Public-health impact of accelerated measles control in the WHO African Region 2000-03. M Otten, R Kezaala, A Fall, B Masresha, R Martin, L Cairns, R Eggers, R Biellik, M Grabowsky, P Strebel et al. The Lancet, 2005;366(9488):832-839.
Explanatory note: In 2000, sub-Saharan Africa had 58% of worldwide measles deaths. The World Health Organization (WHO) and other organizations have implemented measles-elimination initiatives in several African countries. WHO’s strategy for eliminating measles includes four components: improved routine immunization, a second opportunity for measles vaccination during supplemental immunization activities (SIA), measles case management, and measles surveillance. Nineteen African countries, seven in southern Africa and twelve in western and eastern Africa, undertook measles SIA between 2000 and June, 2003.

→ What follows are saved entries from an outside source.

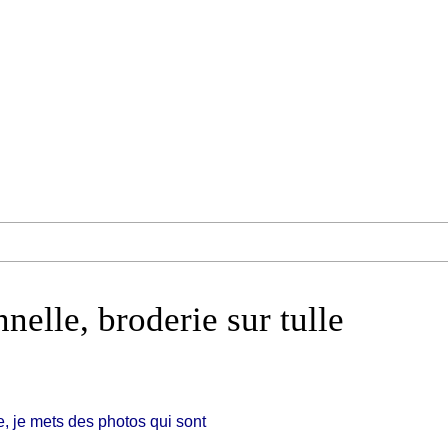
nnelle, broderie sur tulle
 je mets des photos qui sont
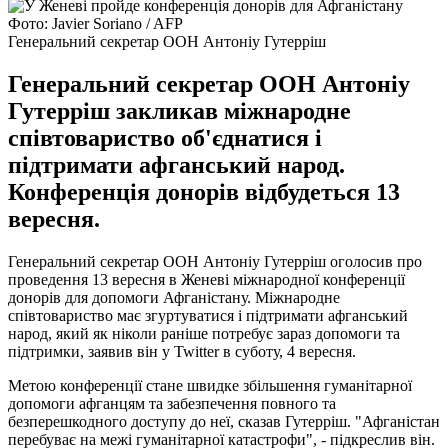
Фото: Javier Soriano / AFP
Генеральний секретар ООН Антоніу Гутерріш
Генеральний секретар ООН Антоніу
Гутерріш закликав міжнародне
співтовариство об'єднатися і
підтримати афганський народ.
Конференція донорів відбудеться 13
вересня.
Генеральний секретар ООН Антоніу Гутерріш оголосив про
проведення 13 вересня в Женеві міжнародної конференції
донорів для допомоги Афганістану. Міжнародне
співтовариство має згуртуватися і підтримати афганський
народ, який як ніколи раніше потребує зараз допомоги та
підтримки, заявив він у Twitter в суботу, 4 вересня.
Метою конференції стане швидке збільшення гуманітарної
допомоги афганцям та забезпечення повного та
безперешкодного доступу до неї, сказав Гутерріш. "Афганістан
перебуває на межі гуманітарної катастрофи", - підкреслив він.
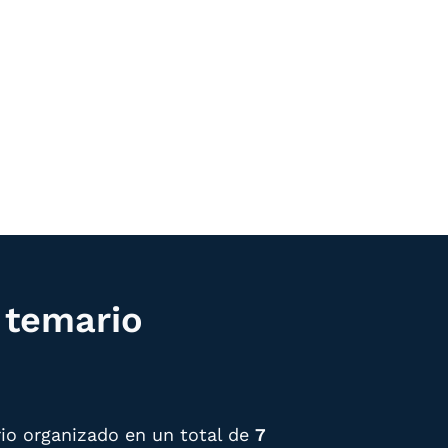
91%
Recomiendan su curso
l temario
io organizado en un total de
7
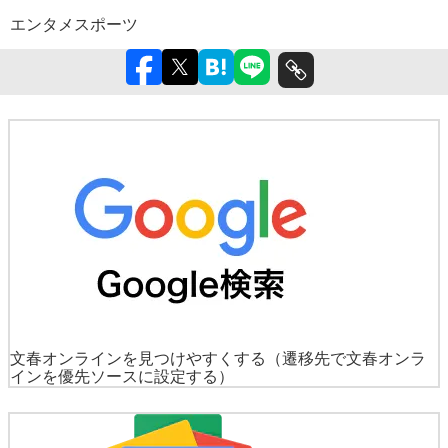
エンタメ
スポーツ
文春オンラインを見つけやすくする
（遷移先で文春オンラ
インを優先ソースに設定する）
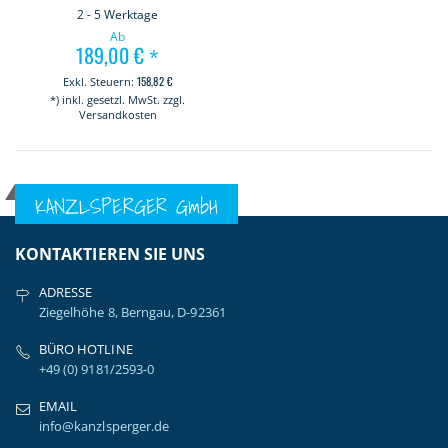
2 - 5 Werktage
Ab
189,00 €
*
158,82 €
*) inkl. gesetzl. MwSt. zzgl.
Versandkosten
KANZLSPERGER GmbH
KONTAKTIEREN SIE UNS
ADRESSE
Ziegelhöhe 8, Berngau, D-92361
BÜRO HOTLINE
+49 (0) 9181/2593-0
EMAIL
info@kanzlsperger.de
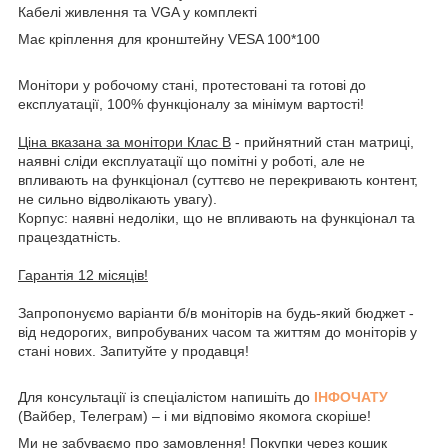
Кабелі живлення та VGA у комплекті
Має кріплення для кронштейну VESA 100*100
Монітори у робочому стані, протестовані та готові до
експлуатації, 100% функціоналу за мінімум вартості!
Ціна вказана за монітори Клас B
- прийнятний стан матриці,
наявні сліди експлуатації що помітні у роботі, але не
впливають на функціонал (суттєво не перекривають контент,
не сильно відволікають увагу).
Корпус: наявні недоліки, що не впливають на функціонал та
працездатність.
Гарантія 12 місяців!
Запропонуємо варіанти б/в моніторів на будь-який бюджет -
від недорогих, випробуваних часом та життям до моніторів у
стані нових. Запитуйте у продавця!
Для консультації із спеціалістом напишіть до
ІНФОЧАТУ
(Вайбер, Телеграм) – і ми відповімо якомога скоріше!
Ми не забуваємо про замовлення! Покупки через кошик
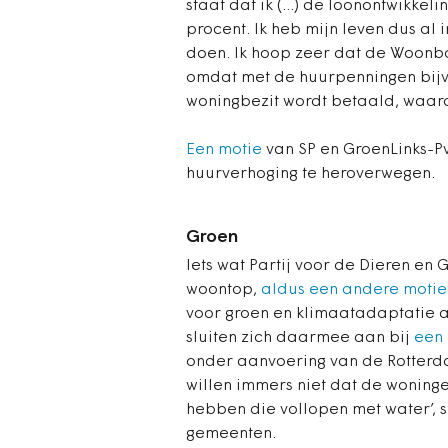
staat dat ik (...) de loonontwikkeli
procent. Ik heb mijn leven dus al
doen. Ik hoop zeer dat de Woonbo
omdat met de huurpenningen bij
woningbezit wordt betaald, waard
Een motie
van SP en GroenLinks-Pv
huurverhoging te heroverwegen.
Groen
Iets wat Partij voor de Dieren en
woontop,
aldus een andere motie
voor groen en klimaatadaptatie 
sluiten zich daarmee aan bij
een 
onder aanvoering van de Rotter
willen immers niet dat de woning
hebben die vollopen met water
’,
gemeenten.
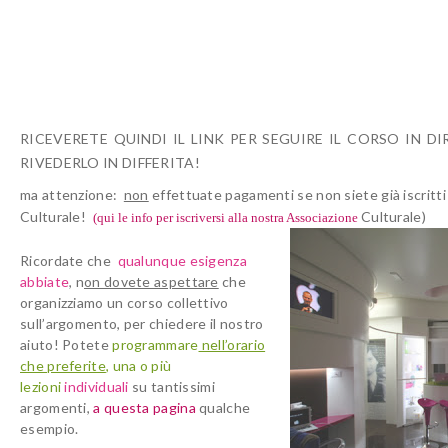
RICEVERETE QUINDI IL LINK PER SEGUIRE IL CORSO IN D
RIVEDERLO IN DIFFERITA!
ma attenzione:
non
effettuate pagamenti se non siete
già iscritt
Culturale!
Culturale)
(qui le info per iscriversi alla nostra Associazione
Ricordate che
qualunque esigenza
abbiate
, n
on dovete aspettare
che
organizziamo un corso collettivo
sull’argomento, per chiedere il nostro
aiuto! Potete
programmare
nell’orario
che preferite
, una o
più
lezioni
individuali
su tantissimi
argomenti,
a questa pagina
qualche
esempio.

What has been the effect of the measles control activities implemented by the World Health Organization in Africa on the numbers of measles cases and deaths?
The researchers used three sources of epidemiological data to assess the effect of accelerated control efforts on the burden of measles: aggregate routine surveillance data, case-based surveillance data, and information from outbreak investigations.
From the aggregate routine surveillance data, the researchers compared the average annual number of reported measles cases in the 6 years before the start of SIA with the average annual number of reported measles cases after the SIA.
Case-based surveillance data, in which material from suspected clinical cases was further assessed by reference laboratories, was used to assign each country to one of three categories of measles transmission: very low; low intermittent; or moderate continuing.
Outbreak investigations were conducted to determine the source and scope of spread, also using a reference laboratory to aid in the investigation.
The researchers estimated that measles deaths was proportional to the number of cases of measles. Measles vaccination coverage in the region was based on reports made to WHO.
This study found that the average decline in measles cases for countries in the region was 91%. Both measles virus transmission and measles deaths were notably reduced in 17 of the 19 countries that implemented SIA.
The researchers estimated that for the African Region as a whole, annual measles deaths decreased by 20% due to the control activities implemented in 19 countries.
Region-wide measles immunization strategies can lower measles cases and deaths in regions where the disease remains active.
The Public Health workers faced many obstacles in collecting and analyzing their data. Programs differed across the study countries; there were isolated areas where vaccine acceptance was low; and measles spread from neighboring countries without similar programs. The researchers had to use differing methods to measure cases and deaths. The estimates of baseline measles disease burden was based on historical, and at times imputed, figures.
Despite study design limitations, the study implies that these public health measures were cost effective in reducing measles cases and deaths.